Für die aktuelle Temperatur-Einschätzung kommt hinzu, wie aktiv jemand gerade ist oder zuvor war. Und natürlich, welche Kleidung getragen wird. Außerdem spielen auch die Wetter-Faktoren eine Rolle: Wie stark ist der Wind? Wie feucht ist die Luft? Steht man in der Sonne, bekommt man einen Input an Energie.
Temperaturwahrnehmung ist altersabhängig
Was passiert, wenn der menschliche Körper sich auf mehr als seine normale „Betriebstemperatur“ erwärmt, wie Matzarakis die standardmäßigen etwa 37 Grad Celsius nennt? Einfach so kann der Körper überschüssige Wärme nicht wieder loswerden. Das geht nur über Schwitzen: Gesteuert vom Nervensystem produzieren die Schweißdrüsen Flüssigkeit, die an der Hautoberfläche verdunstet – was abkühlt. „Wenn man den Schweiß allerdings sofort mit einem Handtuch wegwischt, funktioniert das mit der Verdunstung und dem Kühlen nicht“, erklärt der Biometeorologe.

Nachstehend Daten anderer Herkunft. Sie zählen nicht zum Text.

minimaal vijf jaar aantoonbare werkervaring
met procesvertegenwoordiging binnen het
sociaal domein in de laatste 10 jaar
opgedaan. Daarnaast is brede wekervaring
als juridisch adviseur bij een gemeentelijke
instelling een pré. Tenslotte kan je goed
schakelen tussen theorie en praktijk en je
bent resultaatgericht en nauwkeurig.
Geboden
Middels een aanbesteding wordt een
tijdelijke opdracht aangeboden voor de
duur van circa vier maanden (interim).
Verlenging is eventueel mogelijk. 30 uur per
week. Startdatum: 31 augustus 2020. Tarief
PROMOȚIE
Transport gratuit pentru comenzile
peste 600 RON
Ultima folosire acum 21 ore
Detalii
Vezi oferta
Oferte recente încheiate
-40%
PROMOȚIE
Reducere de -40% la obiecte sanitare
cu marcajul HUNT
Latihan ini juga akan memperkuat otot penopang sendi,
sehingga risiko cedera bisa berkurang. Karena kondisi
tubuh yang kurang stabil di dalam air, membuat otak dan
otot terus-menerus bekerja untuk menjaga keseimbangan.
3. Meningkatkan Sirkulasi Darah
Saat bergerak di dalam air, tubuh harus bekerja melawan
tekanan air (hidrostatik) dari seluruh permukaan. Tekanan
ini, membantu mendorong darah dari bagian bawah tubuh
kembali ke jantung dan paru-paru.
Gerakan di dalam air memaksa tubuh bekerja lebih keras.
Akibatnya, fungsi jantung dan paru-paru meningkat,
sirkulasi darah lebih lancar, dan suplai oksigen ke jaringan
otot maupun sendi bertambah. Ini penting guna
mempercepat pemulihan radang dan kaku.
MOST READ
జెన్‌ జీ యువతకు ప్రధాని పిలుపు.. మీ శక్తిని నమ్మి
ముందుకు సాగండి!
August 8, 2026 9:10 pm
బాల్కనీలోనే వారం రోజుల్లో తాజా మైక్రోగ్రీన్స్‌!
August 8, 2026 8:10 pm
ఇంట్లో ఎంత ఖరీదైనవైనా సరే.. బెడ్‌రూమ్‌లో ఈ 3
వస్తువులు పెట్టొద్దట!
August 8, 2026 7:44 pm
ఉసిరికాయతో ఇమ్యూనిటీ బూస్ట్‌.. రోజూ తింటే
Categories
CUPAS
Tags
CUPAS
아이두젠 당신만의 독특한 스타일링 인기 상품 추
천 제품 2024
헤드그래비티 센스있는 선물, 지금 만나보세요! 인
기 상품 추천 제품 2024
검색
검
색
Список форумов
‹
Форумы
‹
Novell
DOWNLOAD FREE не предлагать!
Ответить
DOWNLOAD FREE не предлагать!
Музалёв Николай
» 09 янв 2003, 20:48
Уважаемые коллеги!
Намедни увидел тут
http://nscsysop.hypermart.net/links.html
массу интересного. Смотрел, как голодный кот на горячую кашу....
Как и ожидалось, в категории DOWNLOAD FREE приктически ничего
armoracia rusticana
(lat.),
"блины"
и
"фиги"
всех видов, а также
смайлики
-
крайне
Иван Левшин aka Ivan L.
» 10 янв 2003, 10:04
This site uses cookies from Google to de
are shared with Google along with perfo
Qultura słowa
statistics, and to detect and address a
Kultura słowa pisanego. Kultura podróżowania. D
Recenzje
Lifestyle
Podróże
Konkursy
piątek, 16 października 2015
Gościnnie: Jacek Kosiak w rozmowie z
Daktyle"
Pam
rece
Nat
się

Im Alter sei der Stoffwechsel nicht mehr so aktiv. Deshalb spüren ältere Menschen Wärme meist erst später als junge Menschen, so Matzarakis. Gleichzeitig können Ältere nicht mehr so stark schwitzen.
Körper auf Temperaturen trainieren
Ob man eigentlich als individuell unangenehm empfundene Temperaturen quasi durch Training irgendwann als „okay“ empfinden kann – da ist sich der Biometeorologe nicht sicher. Man könne sich allerdings ein wenig gewöhnen. Gut funktioniere das kurzfristig bei Wassertemperaturen. „Da spürt man zwar Unterschiede von ein oder zwei Grad. Doch man kann das ertragen.“ Was etwas banal klingt, aber grundsätzlich helfen kann: Wenn man darauf eingestellt ist, dass etwas nicht die gewohnte (Wohlfühl-)Temperatur hat.

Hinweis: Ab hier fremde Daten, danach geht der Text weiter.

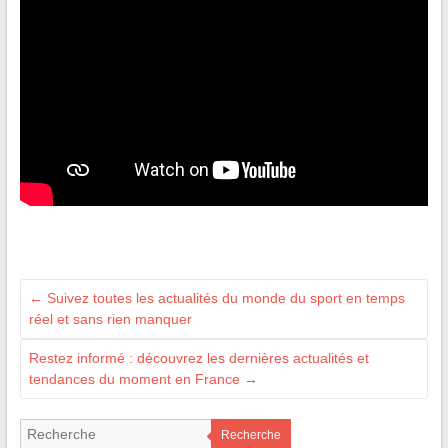
←
Suivez toutes les actualités du monde du sport en temps
réel et sans rien manquer
Restez informé : découvrez les dernières actualités et
tendances du moment en France
→
Recherche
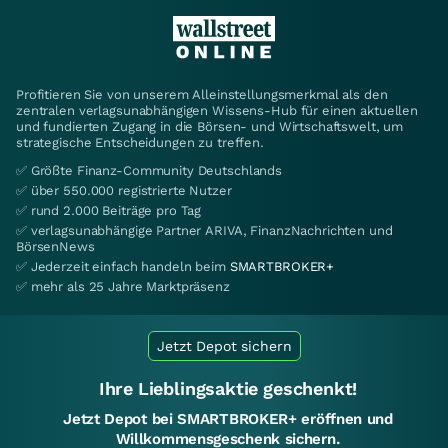
Profitieren Sie von unserem Alleinstellungsmerkmal als den
zentralen verlagsunabhängigen Wissens-Hub für einen aktuellen
und fundierten Zugang in die Börsen- und Wirtschaftswelt, um
strategische Entscheidungen zu treffen.
✅ Größte Finanz-Community Deutschlands
✅ über 550.000 registrierte Nutzer
✅ rund 2.000 Beiträge pro Tag
✅ verlagsunabhängige Partner ARIVA, FinanzNachrichten und
BörsenNews
✅ Jederzeit einfach handeln beim
SMARTBROKER+
✅ mehr als 25 Jahre Marktpräsenz
Jetzt Depot sichern
Ihre Lieblingsaktie geschenkt!
Jetzt Depot bei SMARTBROKER+ eröffnen und
Willkommensgeschenk sichern.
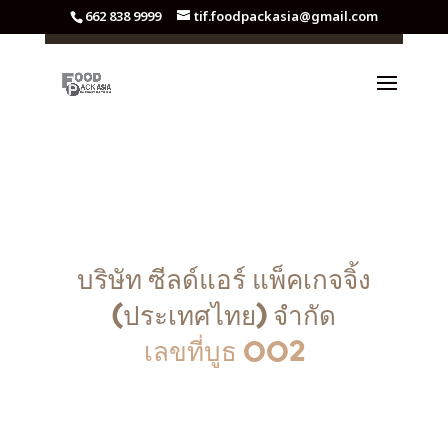
662 838 9999
tif.foodpackasia@gmail.com
บริษัท ซีลด์แอร์ แพ็คเกจจิ้ง
(ประเทศไทย) จำกัด
เลขที่บูธ OO2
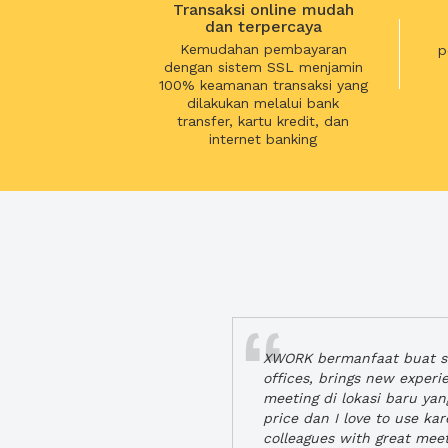
Transaksi online mudah
dan terpercaya
Kemudahan pembayaran
p
dengan sistem SSL menjamin
100% keamanan transaksi yang
dilakukan melalui bank
transfer, kartu kredit, dan
internet banking
XWORK bermanfaat buat se
offices, brings new exper
meeting di lokasi baru ya
price dan I love to use ka
colleagues with great mee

Erhöhtes Risiko für gesundheitliche Hitzefolgen in Großstädten
Laut Jürgen Kropp, Leiter der Forschungsgruppe Urbane Transformation am Potsdam-Institut für Klimafolgenforschung (PIK) in Potsdam, haben Großstädter ein erhöhtes Risiko, an gesundheitlichen Hitzefolgen zu leiden. Das liegt unter anderem an dem sogenannten urbanen Wärmeinseleffekt.
Der Beton speichert Wärme besser als natürliche Materialien. Weil Wärme immer von einem wärmeren zum kälteren System fließt, wird sie etwa von aufgeheizten Gebäuden an die Umgebungsluft abgegeben, sobald die Temperaturen abends sinken. Dann herrscht in Innenräumen, aber auch in Großstädten generell selbst nachts eine höhere Temperatur als auf dem Land. Bei Hitzewellen schwinden so die Chancen auf Erholung für den Körper.
Diesen Wärmeinseleffekt gab es grundsätzlich auch früher schon. Wie etwa Autoren einer französischen Studie im „International Journal of Environmental Research and Public Health“ erwähnen, verstärken häufigere und intensivere Hitzewellen aber das von dem Effekt ausgehende Risiko für Stadtbewohner. Dies sei eine unmittelbare Folge des Klimawandels.
Schwindel, Erschöpfung bis hin zum Tod
Das Umweltbundesamt verweist auf seiner Webseite auf Modellrechnungen, die für Deutschland prognostizieren, „dass zukünftig mit einem Anstieg hitzebedingter Mortalität von 1–6 Prozent pro einem Grad Celsius Temperaturanstieg zu rechnen ist. Dies entspräche über 5.000 zusätzlichen Sterbefällen pro Jahr durch Hitze bereits bis Mitte dieses Jahrhunderts“.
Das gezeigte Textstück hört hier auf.